— DATA SHOWN —
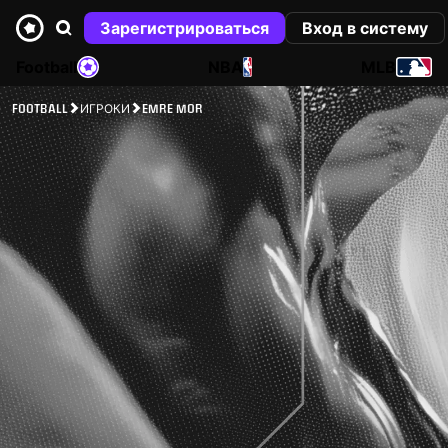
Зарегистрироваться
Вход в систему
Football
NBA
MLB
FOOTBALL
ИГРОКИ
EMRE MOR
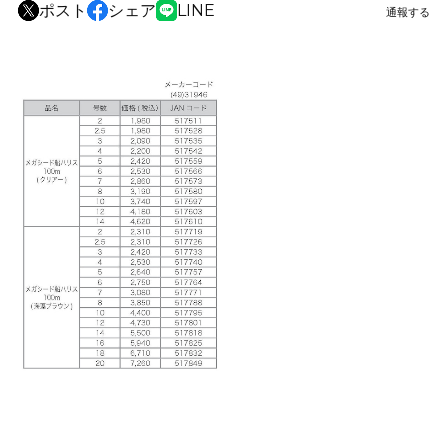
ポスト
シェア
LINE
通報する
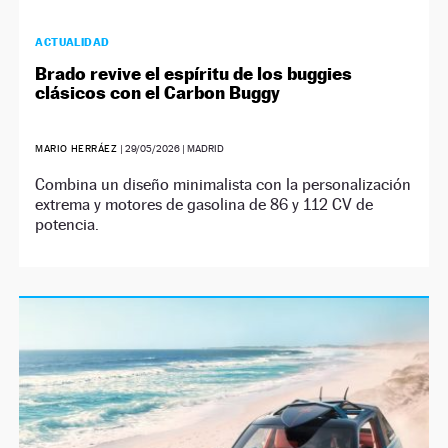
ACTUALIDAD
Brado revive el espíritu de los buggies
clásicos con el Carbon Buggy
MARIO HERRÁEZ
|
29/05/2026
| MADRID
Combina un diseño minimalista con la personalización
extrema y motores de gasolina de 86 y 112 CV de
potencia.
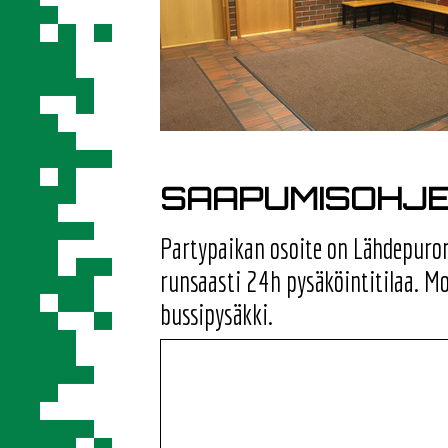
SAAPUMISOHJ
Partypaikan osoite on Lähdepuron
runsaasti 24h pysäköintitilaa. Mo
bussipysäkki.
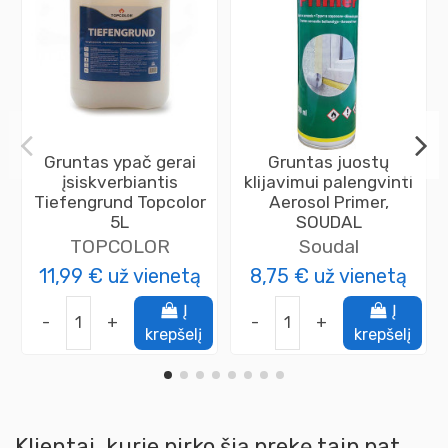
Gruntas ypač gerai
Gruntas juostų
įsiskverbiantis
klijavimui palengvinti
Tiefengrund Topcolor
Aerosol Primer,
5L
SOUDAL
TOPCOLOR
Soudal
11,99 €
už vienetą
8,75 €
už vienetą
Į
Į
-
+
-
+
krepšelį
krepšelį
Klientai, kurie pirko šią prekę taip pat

...

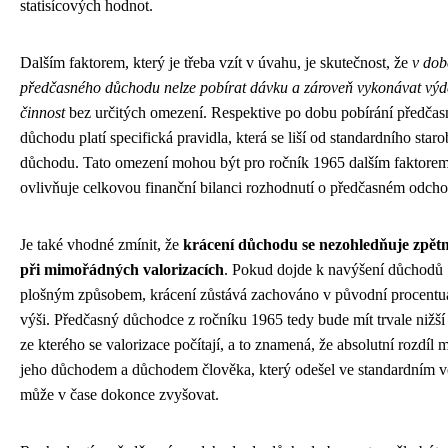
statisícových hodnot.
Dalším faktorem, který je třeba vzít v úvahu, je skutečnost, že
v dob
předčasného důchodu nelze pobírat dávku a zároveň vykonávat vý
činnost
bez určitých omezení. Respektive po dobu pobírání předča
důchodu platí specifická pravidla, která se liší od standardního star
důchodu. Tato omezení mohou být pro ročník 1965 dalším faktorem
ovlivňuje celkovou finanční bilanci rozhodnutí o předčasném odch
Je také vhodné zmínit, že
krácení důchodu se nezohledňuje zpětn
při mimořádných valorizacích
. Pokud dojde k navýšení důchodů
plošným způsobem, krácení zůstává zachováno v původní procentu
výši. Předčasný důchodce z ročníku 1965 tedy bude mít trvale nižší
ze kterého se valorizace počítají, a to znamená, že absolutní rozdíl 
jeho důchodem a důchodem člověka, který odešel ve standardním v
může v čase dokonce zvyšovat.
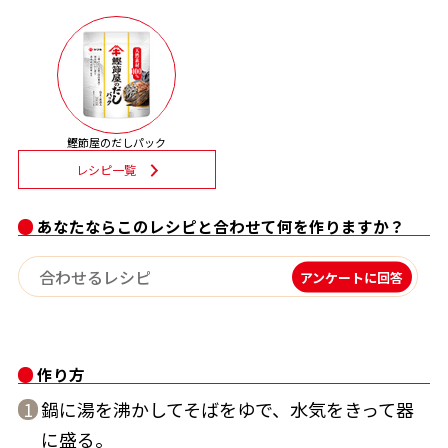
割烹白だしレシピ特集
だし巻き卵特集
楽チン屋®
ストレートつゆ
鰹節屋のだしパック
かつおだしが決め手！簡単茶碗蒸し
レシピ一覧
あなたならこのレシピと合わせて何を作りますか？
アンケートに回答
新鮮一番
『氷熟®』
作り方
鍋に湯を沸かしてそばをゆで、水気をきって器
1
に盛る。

— YOUR TASK —
Within the entries above, how many lines contain "důchodu"? Respond with the number only.

— EXERCISE RESULT —
4